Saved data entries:
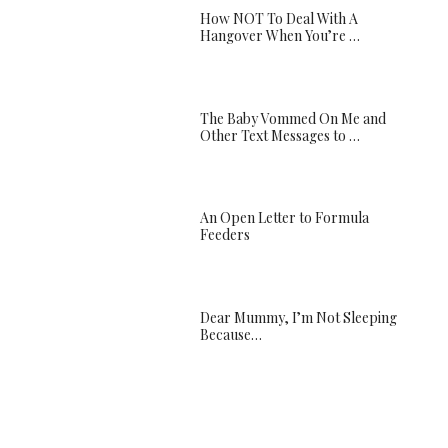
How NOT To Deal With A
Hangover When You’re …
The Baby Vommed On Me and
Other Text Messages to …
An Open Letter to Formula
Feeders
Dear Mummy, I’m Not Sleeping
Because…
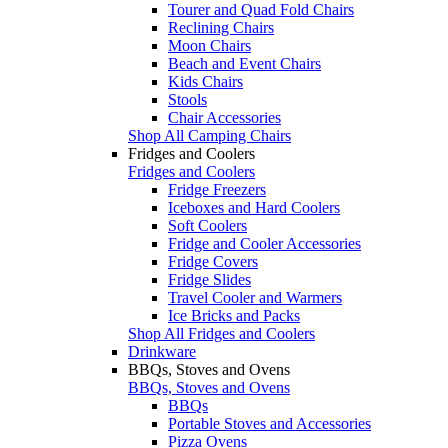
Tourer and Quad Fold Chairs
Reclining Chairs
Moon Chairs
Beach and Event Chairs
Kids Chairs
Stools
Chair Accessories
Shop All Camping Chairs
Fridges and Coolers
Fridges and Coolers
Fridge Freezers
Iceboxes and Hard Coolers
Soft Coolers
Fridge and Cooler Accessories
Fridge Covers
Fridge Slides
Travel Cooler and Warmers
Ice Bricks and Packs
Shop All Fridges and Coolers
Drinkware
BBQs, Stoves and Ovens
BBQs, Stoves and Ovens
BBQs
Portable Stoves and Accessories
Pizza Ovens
...
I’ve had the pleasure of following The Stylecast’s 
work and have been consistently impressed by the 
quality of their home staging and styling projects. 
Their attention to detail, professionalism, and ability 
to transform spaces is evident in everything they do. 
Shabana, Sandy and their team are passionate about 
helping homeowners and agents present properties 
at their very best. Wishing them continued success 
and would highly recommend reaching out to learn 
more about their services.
==
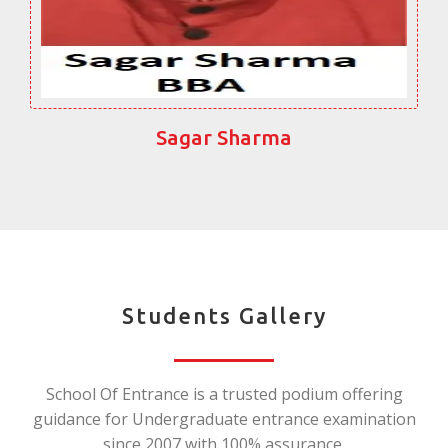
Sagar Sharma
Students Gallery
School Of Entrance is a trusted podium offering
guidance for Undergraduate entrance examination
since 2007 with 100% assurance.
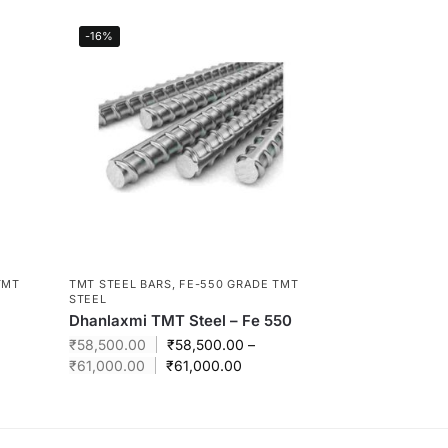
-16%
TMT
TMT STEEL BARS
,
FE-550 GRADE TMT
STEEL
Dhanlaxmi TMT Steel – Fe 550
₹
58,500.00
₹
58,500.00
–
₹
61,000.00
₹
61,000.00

Task statement: Where a line of the data above includes the string "Shop", pull it out.

Reply to the exercise:
Shop All Camping Chairs
Shop All Fridges and Coolers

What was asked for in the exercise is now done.